Gaucher disease is a genetic disease which, in its severe form, results in serious brain damage infant death before two years of age. The disease is incurable with currently-available drugs since they can?t enter the nerves in the brain. Gene therapy has already been used to cure several genetic diseases and, very recently, it has become possible to deliver genes to the brain. Based on this recent finding, we are trying to cure a mouse model of the human brain disease using gene therapy. We will be injecting the gene into bloodstream of fetal and neonatal mice to see if this prevents the onset of brain disease. If this works it may provide a pathway towards treating human beings; at the very least we will learn more about why the disease damages the brain in infants.

Technical Summary

Neuronopathic (Type II) Gaucher disease is fatal neurodegenerative disease of infancy caused by deficiency of the enzyme Glucocerebrosidase. Unlike the less severe forms of the disease (Types I and III) which are partially treatable by enzyme replacement therapy, neuronopathic gaucher disease is untreatable since intravenous injection of enzyme does not allow uptake by neurons of the central nervous system. Moreover, neuronal pathology is already present in utero.
A glucocerebrosidase-deficient mouse model of the disease accurately reflects its neonatal lethality likely arising from early motor neuron death. Reconstitution of the enzyme defect in microglia is insufficient to prevent early demise. It is suspected but, as yet, unproven that neuronal glucocerebrosidase expression is essential for prevention of neurological damage. Since pathological changes can already be detected before birth it is possible that even neonatal intervention would be inadequate.
My laboratory specialises in the study of fetal or early neonatal gene transfer for monogenetic disorders. Recently we have observed that administration of adeno-associated virus pseudotype 2/9 to deliver GFP cDNA to neonatal and fetal mice results in very extensive transduction of the central and peripheral nervous system. We have also shown that gene transfer to patient cells can correct the metabolic dysregulation.
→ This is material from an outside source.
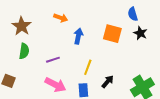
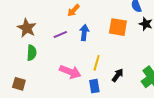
orange arrow: (61, 18) -> (73, 10), moved, turned 120
purple line: (53, 60) -> (60, 34), moved
pink arrow: (55, 85) -> (70, 72), moved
In this grant we propose to deliver an AAV2/9 vector by intravenous injection to the mouse model of neuronopathic Gaucher disease in utero (at 15 days gestation, birth at 20 days) and in D0/1 neonates. We aim to test the hypothesis that early reconstitution of neuronal expression of glucocerebrosidase is sufficient to prevent the early demise in these mice. This study would also aim to differentiate the efficacy of fetal and neonatal intervention.
From Professor Stefan Karlsson (Lund, Sweden) we have acquired a breeding colony of glucocerebrosidase-deficient mice the homozygotes of which display a clear phenotype of early neurological damage and demise.